THE NUMBER of global electric vehicle sales is expected to drop 43% to 1.3 million by the end of 2020, according to new research from Wood Mackenzie.
The coronavirus outbreak, potential delays to fleet purchasing due to lower oil price and a wait-and-see approach to buying new models have all contributed to this decrease in projected sales.
Wood Mackenzie’s analysis notes that China will catch up to 2019 demand by November 2020, while Europe will do so by December.
Year-over-year demand in the US is projected to lag 2019 demand by 30% by the close of 2020.
Ram Chandrasekaran, Wood Mackenzie’s Principal Analyst, commented on the news: “At the end of January, sales of all cars in China were down by 21% compared to 2019.
“By February, they had plunged by 80%.
“Electric vehicle sales were hit harder, with January numbers down 54% and February projected to be down more than 90%.
“Electric vehicles have constituted approximately 5% of all vehicles sales in China for the past two years.
“Most new electric vehicle buyers are still first-time owners of the technology.
“The uncertainty and fear created by the outbreak has made consumers less inclined to adopt a new technology.
“Once the epidemic is contained in China, we suspect consumers will flock back to car dealers and reaffirm their confidence in electric vehicles.
“In stark contrast, electric vehicle sales in Europe saw a 121% increase in January – despite a 7% reduction in the overall market.
“The trend of increasing electric vehicle adoption persisted into February, albeit lower than the previous month.
“However, the first case of coronavirus was not reported in the region until late January.

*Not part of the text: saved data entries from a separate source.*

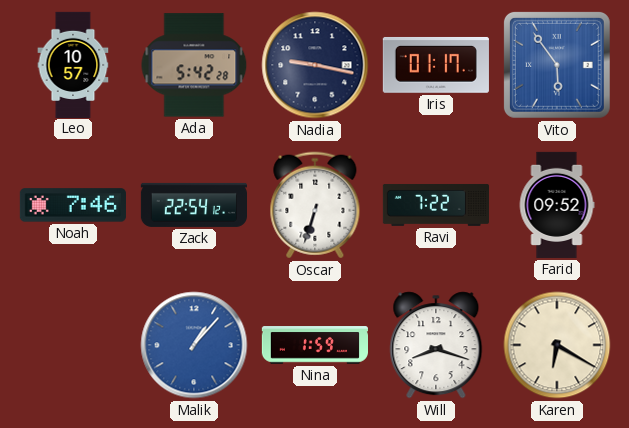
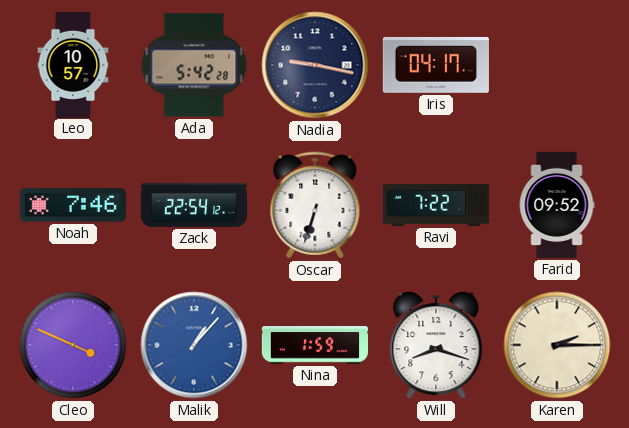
Iris: 01:17 -> 04:17
Vito: 5:54 -> none
Cleo: none -> 3:49
Karen: 6:20 -> 2:15
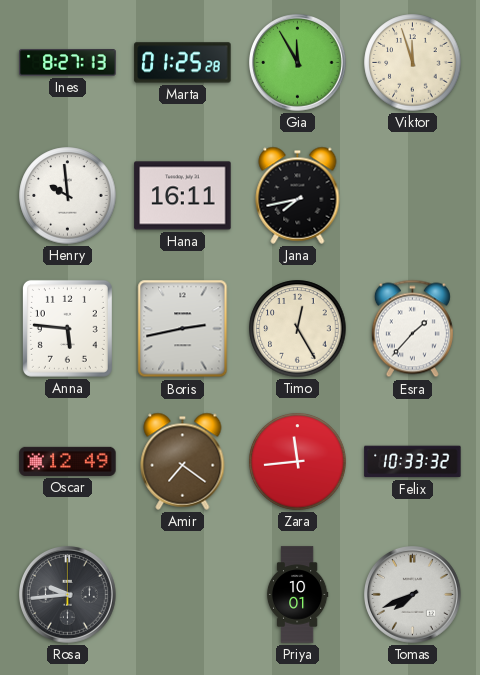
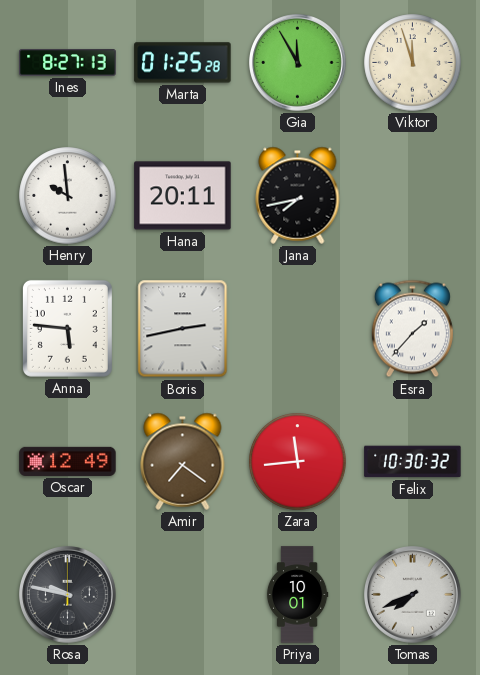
Hana: 16:11 -> 20:11
Timo: 12:25 -> none
Felix: 10:33 -> 10:30
Rosa: 9:44 -> 9:47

“The infection rate is expected to peak in Europe and North America towards the end of H1 2020, approximately two months after China.
“The January and February numbers therefore do not yet reflect the impact of coronavirus in the two regions.
“The first lockdown in the US did not start until 20th March but the effects have already begun to show in electric vehicle sales.
“General Motors is offering a discount of US$10,000 for its Chevrolet Bolt. Further such rebates are sure to follow to move inventory as demand drops further.”
In an unorthodox move, traditional automakers entering the electric vehicle market have announced upcoming models that will be launched over the next several years rather than over the next 12 months.
Mr Chandrasekaran continued: “Ford introduced its Mustang Mach E in November 2019 but it won’t be widely available until H1 2021.
“Volkswagen has been promoting the ID.3 for several years but isn’t expected to starting selling the model until later this year.
“General Motors celebrated an ‘Electric Vehicle Day’ on 4th March to tout its readiness for the transition to electric vehicles, however none of its new products are going to be available until late 2021.
“The automakers’ response to the pandemic – suspending car manufacturing to focus on making medical equipment – is only going to delay model launches further.
“From a consumer’s perspective, however, it makes perfect sense to wait longer for these models.
“After all, a car purchase is a large financial investment that lasts several years.
“Unfortunately, for electric vehicle adoption, this is likely to lead to a plateauing of sales in the near term.
“While the pent-up demand from the pandemic will help a bounce back in sales later in the year, new demand growth will lack until 2021.
“Despite the potential delays in electric vehicle adoption, several automakers have expressed a desire to be carbon neutral due to government policies and a change in investor attitude.
“The shift towards sustainability is the driving force behind the electrification of transport.
“Uncertainty caused by the oil price war and global catastrophes will only serve to strengthen that resolve, not deter it.”